##### DATA TO EXAMINE

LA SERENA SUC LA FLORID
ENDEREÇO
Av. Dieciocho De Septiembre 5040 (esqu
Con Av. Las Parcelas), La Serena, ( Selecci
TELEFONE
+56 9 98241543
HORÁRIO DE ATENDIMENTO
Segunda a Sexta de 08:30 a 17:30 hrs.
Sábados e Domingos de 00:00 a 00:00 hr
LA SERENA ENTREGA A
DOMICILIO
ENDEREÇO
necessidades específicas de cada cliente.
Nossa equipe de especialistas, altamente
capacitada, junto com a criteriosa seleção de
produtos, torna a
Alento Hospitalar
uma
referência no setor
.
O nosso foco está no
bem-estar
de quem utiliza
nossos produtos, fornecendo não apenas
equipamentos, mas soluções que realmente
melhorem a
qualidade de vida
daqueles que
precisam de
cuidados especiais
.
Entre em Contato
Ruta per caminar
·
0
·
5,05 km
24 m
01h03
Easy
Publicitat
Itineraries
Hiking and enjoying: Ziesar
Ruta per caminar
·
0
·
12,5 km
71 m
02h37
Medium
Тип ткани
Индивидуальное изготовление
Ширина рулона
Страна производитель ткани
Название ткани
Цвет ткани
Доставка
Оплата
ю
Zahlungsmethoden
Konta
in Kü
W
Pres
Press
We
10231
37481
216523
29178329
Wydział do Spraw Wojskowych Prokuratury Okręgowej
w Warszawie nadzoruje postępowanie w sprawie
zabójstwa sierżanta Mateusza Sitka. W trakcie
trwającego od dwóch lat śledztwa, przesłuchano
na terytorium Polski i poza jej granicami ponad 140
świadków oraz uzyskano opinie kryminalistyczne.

##########

• THE TASK
An exact copy of all the records is what is needed here.

• THE ANSWER
LA SERENA SUC LA FLORID
ENDEREÇO
Av. Dieciocho De Septiembre 5040 (esqu
Con Av. Las Parcelas), La Serena, ( Selecci
TELEFONE
+56 9 98241543
HORÁRIO DE ATENDIMENTO
Segunda a Sexta de 08:30 a 17:30 hrs.
Sábados e Domingos de 00:00 a 00:00 hr
LA SERENA ENTREGA A
DOMICILIO
ENDEREÇO
necessidades específicas de cada cliente.
Nossa equipe de especialistas, altamente
capacitada, junto com a criteriosa seleção de
produtos, torna a
Alento Hospitalar
uma
referência no setor
.
O nosso foco está no
bem-estar
de quem utiliza
nossos produtos, fornecendo não apenas
equipamentos, mas soluções que realmente
melhorem a
qualidade de vida
daqueles que
precisam de
cuidados especiais
.
Entre em Contato
Ruta per caminar
·
0
·
5,05 km
24 m
01h03
Easy
Publicitat
Itineraries
Hiking and enjoying: Ziesar
Ruta per caminar
·
0
·
12,5 km
71 m
02h37
Medium
Тип ткани
Индивидуальное изготовление
Ширина рулона
Страна производитель ткани
Название ткани
Цвет ткани
Доставка
Оплата
ю
Zahlungsmethoden
Konta
in Kü
W
Pres
Press
We
10231
37481
216523
29178329
Wydział do Spraw Wojskowych Prokuratury Okręgowej
w Warszawie nadzoruje postępowanie w sprawie
zabójstwa sierżanta Mateusza Sitka. W trakcie
trwającego od dwóch lat śledztwa, przesłuchano
na terytorium Polski i poza jej granicami ponad 140
świadków oraz uzyskano opinie kryminalistyczne.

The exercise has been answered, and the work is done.